Branded content e native advertising: differenze e punti di contatto

Nelle scorse settimane una giornalista che collabora con un mensile che si occupa di strategie di comunicazione mi ha contattato per chiedermi un commento sul native advertising. Tra le domande alle quali con piacere ho risposto, una mi è particolarmente dispiaciuto che non abbia trovato spazio nell’articolo sul rapporto tra editoria e pubblicità. Ho così deciso di riproporre i miei ragionamenti in un post. La questione sollevata dalla mia interlocutrice è stata molto semplice e diretta: qual è la differenza tra branded content e native advertising?

Il fenomeno dei contenuti brandizzati è esploso con la diffusione virale di video su YouTube creati dagli utenti. Non che prima non esistessero, ma è proprio grazie all’avvento dei social network che, in virtù della semplicità con la quale è possibile condividere un contributo, i numeri sono diventati rilevanti.

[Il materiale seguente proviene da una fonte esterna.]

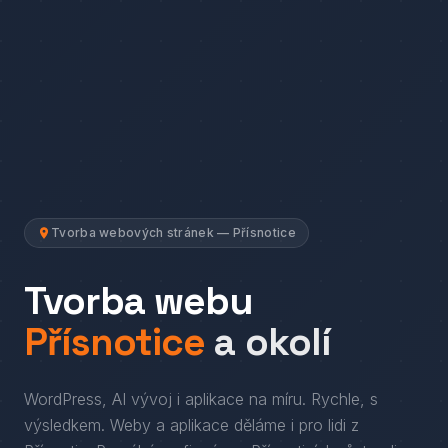
Tvorba webových stránek — Přísnotice
Tvorba webu
Přísnotice
a okolí
WordPress, AI vývoj i aplikace na míru. Rychle, s
výsledkem.
Weby a aplikace děláme i pro lidi
z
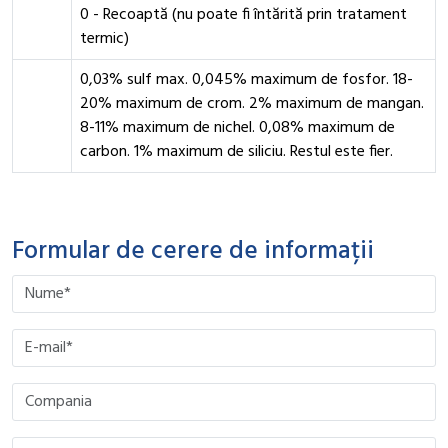
0 - Recoaptă (nu poate fi întărită prin tratament
termic)
0,03% sulf max. 0,045% maximum de fosfor. 18-
20% maximum de crom. 2% maximum de mangan.
8-11% maximum de nichel. 0,08% maximum de
carbon. 1% maximum de siliciu. Restul este fier.
Formular de cerere de informații
Please leave this field empty.
Please leave this field empty.
Please leave this field empty.
Please leave this field empty.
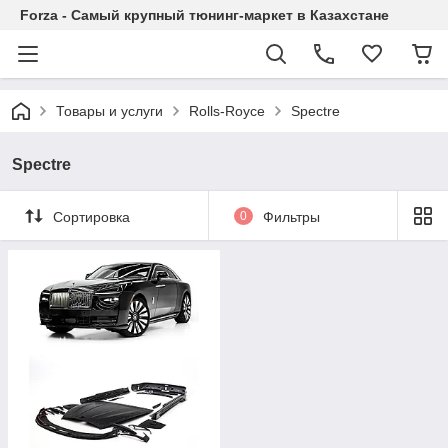
Forza - Самый крупный тюнинг-маркет в Казахстане
Товары и услуги
Rolls-Royce
Spectre
Spectre
Сортировка
0
Фильтры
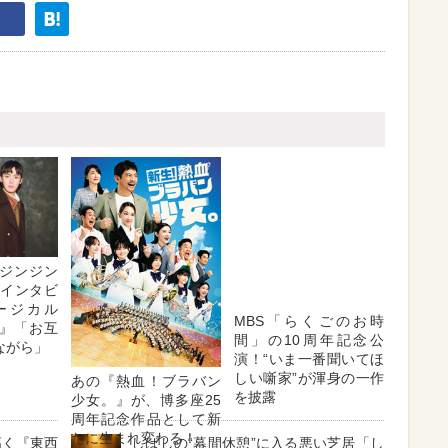
ジンジン
・インタビ
ージカル
MBS「らくごのお時
』「お互
間」の10周年記念公
ながら」
演！“いま一番聞いてほ
しい噺家”が渾身の一作
あの『熱血！ブラバン
を披露
少女。』が、博多座25
周年記念作品として新
たに生まれ変わる！
高く『東西
しばしの“幕間休憩”に入る悪い芝居「し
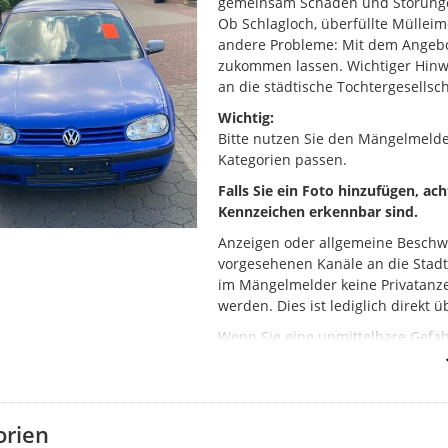
gemeinsam Schäden und Störung
Ob Schlagloch, überfüllte Mülleim
andere Probleme: Mit dem Angebo
zukommen lassen. Wichtiger Hinwei
an die städtische Tochtergesellsch
Wichtig:
Bitte nutzen Sie den Mängelmeld
Kategorien passen.
Falls Sie ein Foto hinzufügen, ac
Kennzeichen erkennbar sind.
Anzeigen oder allgemeine Beschw
vorgesehenen Kanäle an die Stad
im Mängelmelder keine Privatanze
werden. Dies ist lediglich direkt 
Wenn Sie eine unmittelbare Gefahr
Kanalschächte oder einen Brand), 
(Tel. 110) oder die Feuerwehr (Tel.
So funktioniert der Mängelmelde
orien
Klicken Sie auf „Ihre Meldung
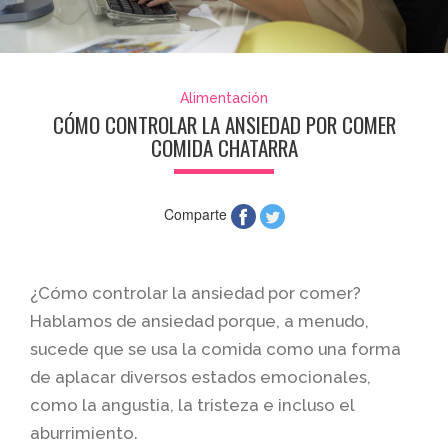
Alimentación
CÓMO CONTROLAR LA ANSIEDAD POR COMER
COMIDA CHATARRA
Comparte
¿Cómo controlar la ansiedad por comer?
Hablamos de ansiedad porque, a menudo,
sucede que se usa la comida como una forma
de aplacar diversos estados emocionales,
como la angustia, la tristeza e incluso el
aburrimiento.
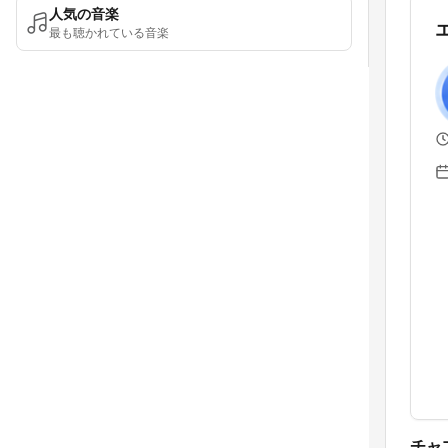
人気の音楽
最も聴かれている音楽
チャ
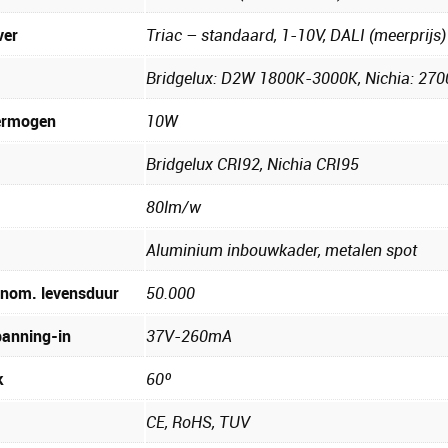
ver
Triac – standaard, 1-10V, DALI (meerprijs)
Bridgelux: D2W 1800K-3000K, Nichia: 27
ermogen
10W
Bridgelux CRI92, Nichia CRI95
m
80lm/w
Aluminium inbouwkader, metalen spot
nom. levensduur
50.000
anning-in
37V-260mA
k
60º
CE, RoHS, TUV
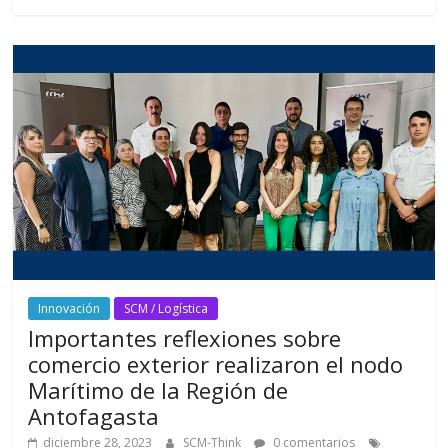
o
p
m
ti
k
p
r
Innovación
SCM / Logística
Importantes reflexiones sobre
comercio exterior realizaron el nodo
Marítimo de la Región de
Antofagasta
diciembre 28, 2023
SCM-Think
0 comentarios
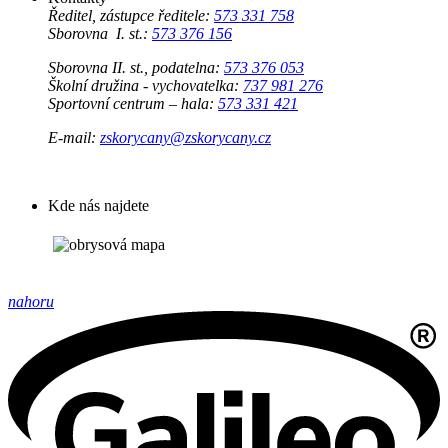
Ředitel, zástupce ředitele:
573 331 758
Sborovna I. st.:
573 376 156
Sborovna II. st., podatelna:
573 376 053
Školní družina - vychovatelka:
737 981 276
Sportovní centrum – hala:
573 331 421
E-mail:
zskorycany@zskorycany.cz
Kde nás najdete
nahoru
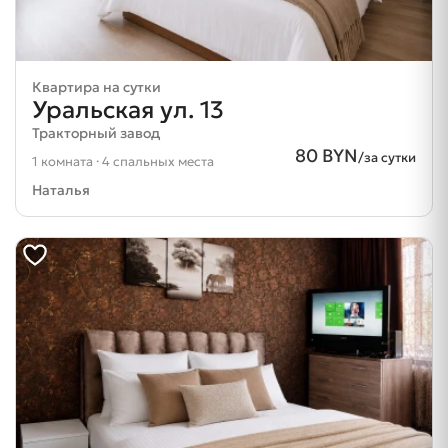
Квартира на сутки
Уральская ул. 13
Тракторный завод
80 BYN
/за сутки
1 комната · 4 спальных места
Наталья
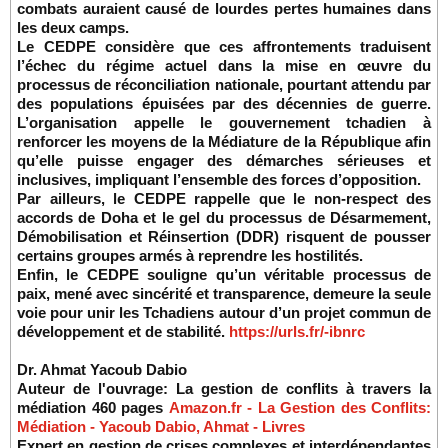
combats auraient causé de lourdes pertes humaines dans
les deux camps.
Le CEDPE considère que ces affrontements traduisent
l’échec du régime actuel dans la mise en œuvre du
processus de réconciliation nationale, pourtant attendu par
des populations épuisées par des décennies de guerre.
L’organisation appelle le gouvernement tchadien à
renforcer les moyens de la Médiature de la République afin
qu’elle puisse engager des démarches sérieuses et
inclusives, impliquant l’ensemble des forces d’opposition.
Par ailleurs, le CEDPE rappelle que le non-respect des
accords de Doha et le gel du processus de Désarmement,
Démobilisation et Réinsertion (DDR) risquent de pousser
certains groupes armés à reprendre les hostilités.
Enfin, le CEDPE souligne qu’un véritable processus de
paix, mené avec sincérité et transparence, demeure la seule
voie pour unir les Tchadiens autour d’un projet commun de
développement et de stabilité.
https://urls.fr/-ibnrc
Dr. Ahmat Yacoub Dabio
Auteur de l'ouvrage: La gestion de conflits à travers la
médiation 460 pages
Amazon.fr - La Gestion des Conflits:
Médiation - Yacoub Dabio, Ahmat - Livres
Expert en gestion de crises complexes et interdépendantes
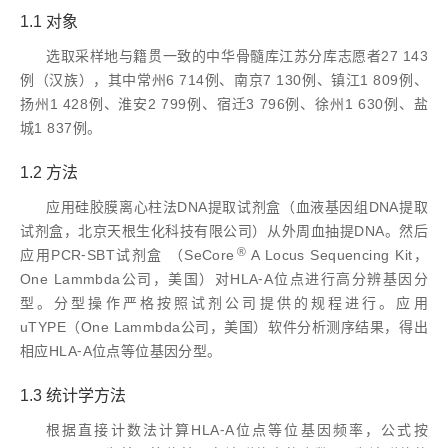
1.1 对象
选取采样地与籍贯一致的中华骨髓库江苏分库志愿者27 143
例（汉族），其中常州6 714例、南京7 130例、镇江1 809例、
扬州1 428例、淮安2 799例、宿迁3 796例、徐州1 630例、盐
城1 837例。
1.2 方法
应用硅胶膜离心柱法DNA提取试剂盒（血液基因组DNA提取
试剂盒，北京天根生化科技有限公司）从外周血抽提DNA。然后
®
应用PCR⁃SBT试剂盒 （SeCore
A Locus Sequencing Kit，
One Lammbda公司，美国）对HLA⁃A位点进行高分辨基因分
型。分型操作严格按照试剂公司提供的规程进行。应用
uTYPE（One Lammbda公司，美国）软件分析测序结果，得出
相应HLA⁃A位点等位基因分型。
1.3 统计学方法
根据直接计数法计算HLA⁃A位点等位基因频率，公式按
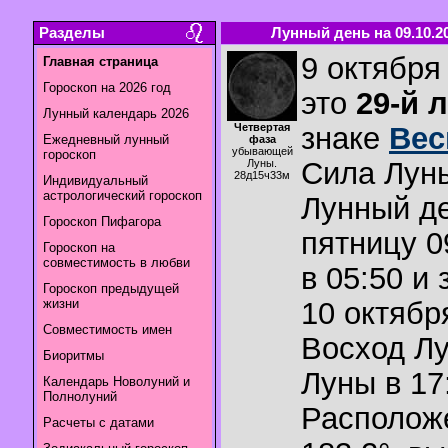
Разделы
Лунный день на 09.10.2
9 октября 
Главная страница
Гороскоп на 2026 год
это
29-й 
Лунный календарь 2026
Четвертая
знаке
Ве
Ежедневный лунный
фаза
убывающей
гороскоп
Сила Лун
Луны.
28д15ч33м
Индивидуальный
астрологический гороскоп
Лунный де
Гороскоп Пифагора
пятницу 0
Гороскоп на
совместимость в любви
в 05:50 и
Гороскоп предыдущей
жизни
10 октября
Совместимость имен
Восход Л
Биоритмы
Луны в
17
Календарь Новолуний и
Полнолуний
Располож
Расчеты с датами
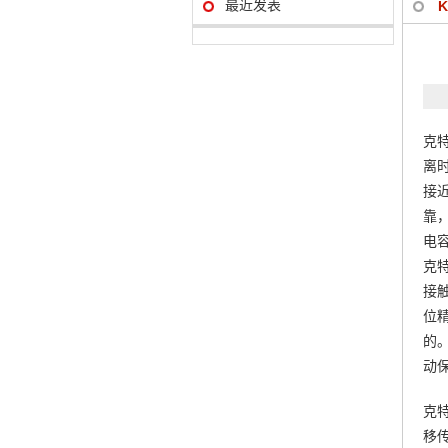
最近发表
克
离
接
靠
电
克
接
位
的
动
克
移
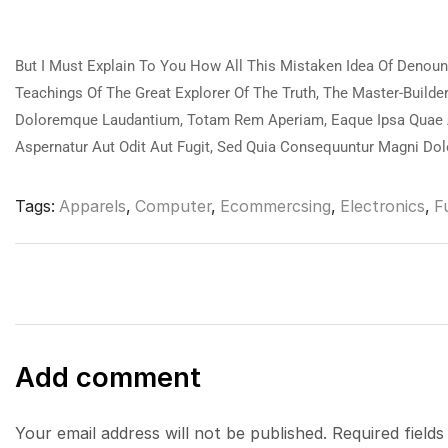
But I Must Explain To You How All This Mistaken Idea Of Denou
Teachings Of The Great Explorer Of The Truth, The Master-Buil
Doloremque Laudantium, Totam Rem Aperiam, Eaque Ipsa Quae Ab 
Aspernatur Aut Odit Aut Fugit, Sed Quia Consequuntur Magni Do
Tags:
Apparels
,
Computer
,
Ecommercsing
,
Electronics
,
F
Add comment
Your email address will not be published. Required field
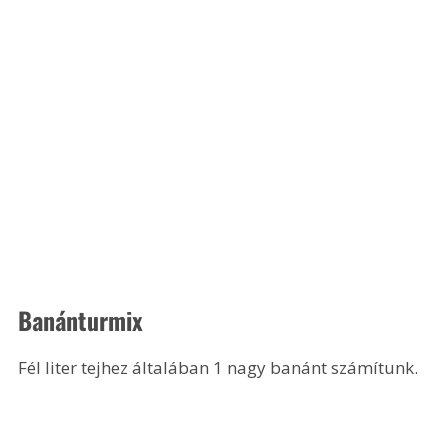
Banánturmix
Fél liter tejhez általában 1 nagy banánt számítunk.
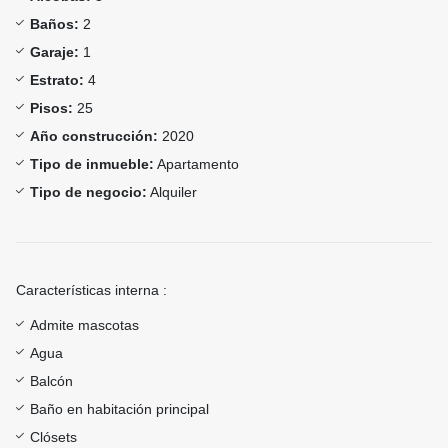
Baños:
2
Garaje:
1
Estrato:
4
Pisos:
25
Año construcción:
2020
Tipo de inmueble:
Apartamento
Tipo de negocio:
Alquiler
Características interna :
Admite mascotas
Agua
Balcón
Baño en habitación principal
Clósets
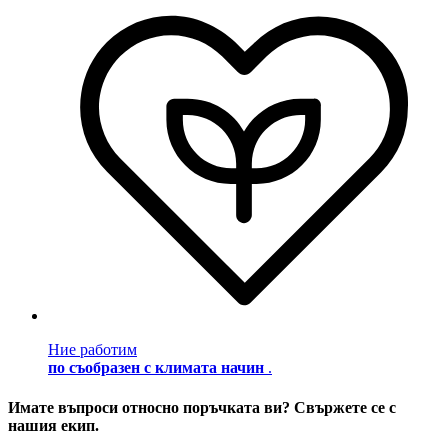
Ние работим
по съобразен с климата начин
.
Имате въпроси относно поръчката ви? Свържете се с
нашия екип.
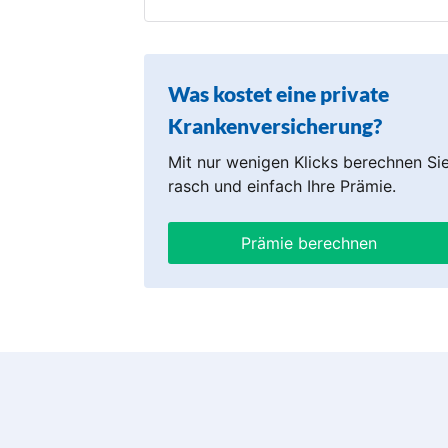
Was kostet eine private
Krankenversicherung?
Mit nur wenigen Klicks berechnen Si
rasch und einfach Ihre Prämie.
Prämie berechnen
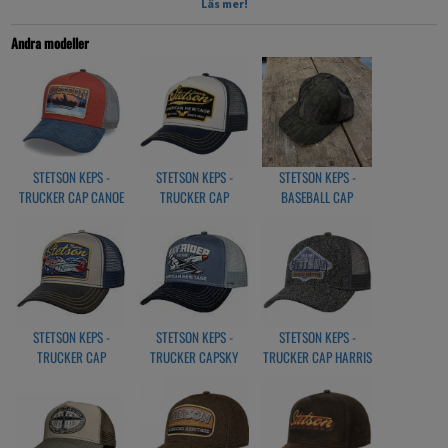
One size
Läs mer!
Adjustable size
Material 100% polyester
Andra modeller
Lining 100% cotton
Length of visor 7 cm
Height of crown approx. 10.5 cm
Artikelnr: 7761182 2
STETSON KEPS -
STETSON KEPS -
STETSON KEPS -
TRUCKER CAP CANOE
TRUCKER CAP
BASEBALL CAP
AMERICAN HERITAGE
OUTDOOR
NAVY
STETSON KEPS -
STETSON KEPS -
STETSON KEPS -
TRUCKER CAP
TRUCKER CAPSKY
TRUCKER CAP HARRIS
MUSTANG
RIDER
TWEED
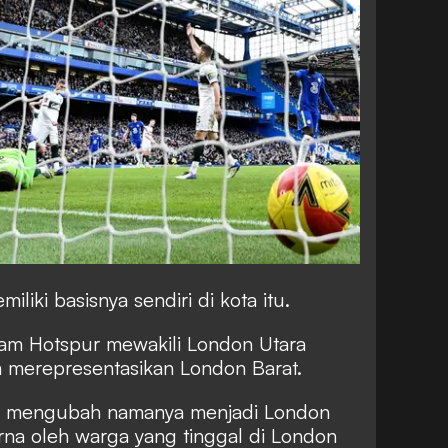
liki basisnya sendiri di kota itu.
ham Hotspur mewakili London Utara
 merepresentasikan London Barat.
ea mengubah namanya menjadi London
erna oleh warga yang tinggal di London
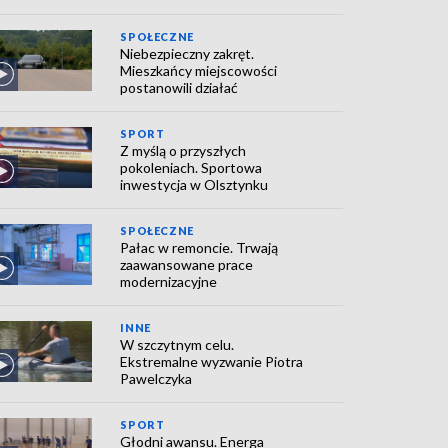
SPOŁECZNE
Niebezpieczny zakręt.
Mieszkańcy miejscowości
postanowili działać
SPORT
Z myślą o przyszłych
pokoleniach. Sportowa
inwestycja w Olsztynku
SPOŁECZNE
Pałac w remoncie. Trwają
zaawansowane prace
modernizacyjne
INNE
W szczytnym celu.
Ekstremalne wyzwanie Piotra
Pawelczyka
SPORT
Głodni awansu. Energa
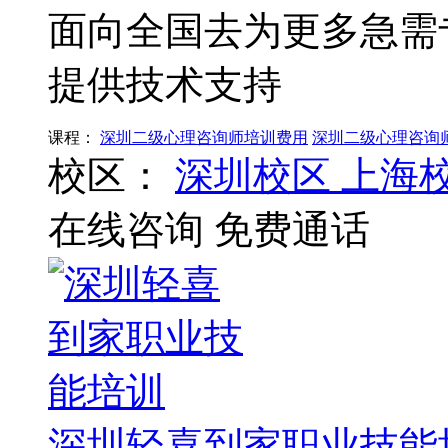
面向全国去为更多急需
提供技术支持
课程：
深圳二级心理咨询师培训费用
深圳二级心理咨询
校区：
深圳校区
上海
在线咨询
免费通话
深圳轻喜到家职业技能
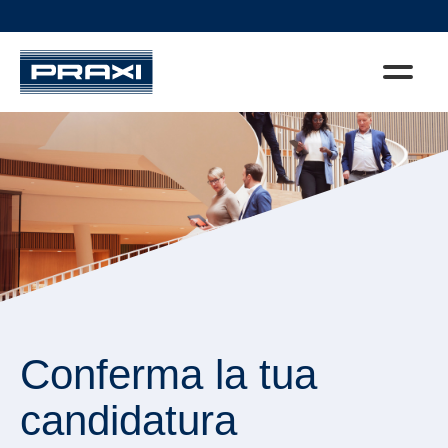
Conferma la tua
candidatura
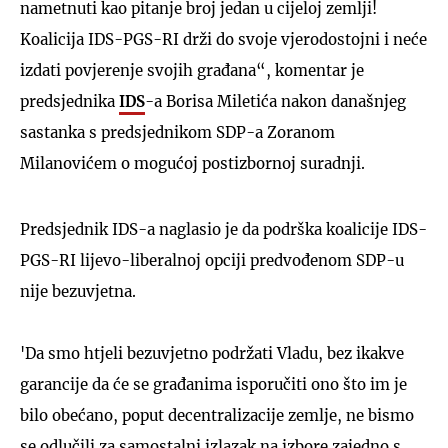
nametnuti kao pitanje broj jedan u cijeloj zemlji!
Koalicija IDS-PGS-RI drži do svoje vjerodostojni i neće
izdati povjerenje svojih građana“, komentar je
predsjednika
IDS
-a Borisa Miletića nakon današnjeg
sastanka s predsjednikom SDP-a Zoranom
Milanovićem o mogućoj postizbornoj suradnji.
Predsjednik IDS-a naglasio je da podrška koalicije IDS-
PGS-RI lijevo-liberalnoj opciji predvođenom SDP-u
nije bezuvjetna.
'Da smo htjeli bezuvjetno podržati Vladu, bez ikakve
garancije da će se građanima isporučiti ono što im je
bilo obećano, poput decentralizacije zemlje, ne bismo
se odlučili za samostalni izlazak na izbore zajedno s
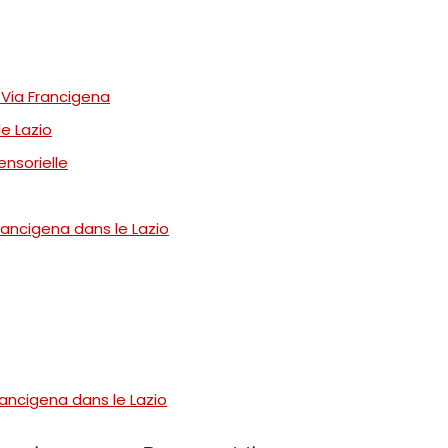
 Via Francigena
le Lazio
ensorielle
Francigena dans le Lazio
rancigena dans le Lazio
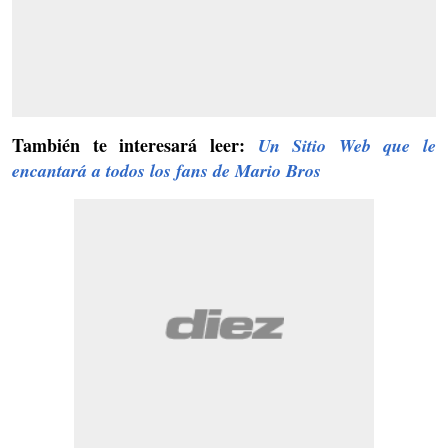
También te interesará leer:
Un Sitio Web que le
encantará a todos los fans de Mario Bros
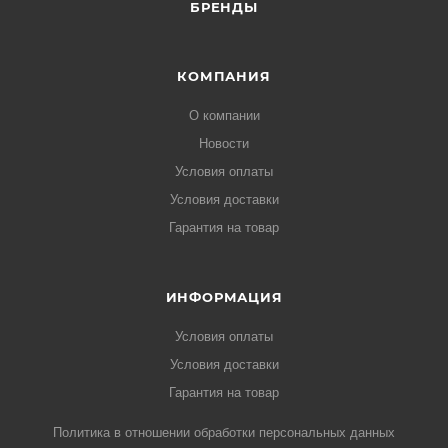
БРЕНДЫ
КОМПАНИЯ
О компании
Новости
Условия оплаты
Условия доставки
Гарантия на товар
ИНФОРМАЦИЯ
Условия оплаты
Условия доставки
Гарантия на товар
Политика в отношении обработки персональных данных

Star Wars Kid, Numa Numa ed Evolution of Dance sono solo alcuni esempi di contenuti che registrano milioni di visualizzazioni frutto del passaparola spontaneo. Tali successi hanno inevitabilmente attirato l’attenzione dei brand che cominciano così a sperimentare realizzando video che puntano sulla diffusione “virale” nella Rete: contenuti con lo scopo di sorprendere più che di presentare un prodotto e le sue caratteristiche. Nascono così i Viral Branded Video che, giocando su originalità ed emozione, fanno leva sugli utenti (e sulle loro condivisioni ad amici, conoscenti e familiari) per diffondere i clip.
Uno degli esempi di branded content che ultimamente ha fatto più parlare di sé è il video First Kiss che con oltre 87 milioni di visualizzazioni ha colpito molti utenti (il video riprende 20 sconosciuti ai quali viene chiesto di baciarsi). Nei giorni successivi alla pubblicazione, quando il contenuto era già diventato un tormentone, si è scoperto come in realtà i protagonisti fossero attori e che si tratta dell’operazione pubblicitaria – davvero ben riuscita – di Wren, brand di moda di Los Angeles.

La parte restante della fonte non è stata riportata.